* [ACTIVITY]: Could you reproduce the material below exactly, from the line containing "International Partners" through its last line, and leave out everything else?

┌─ DATA FOR THIS EXERCISE

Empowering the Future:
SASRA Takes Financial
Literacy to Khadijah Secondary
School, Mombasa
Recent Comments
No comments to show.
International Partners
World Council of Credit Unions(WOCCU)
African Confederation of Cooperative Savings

└─

* [WRITTEN REPLY]:
International Partners
World Council of Credit Unions(WOCCU)
African Confederation of Cooperative Savings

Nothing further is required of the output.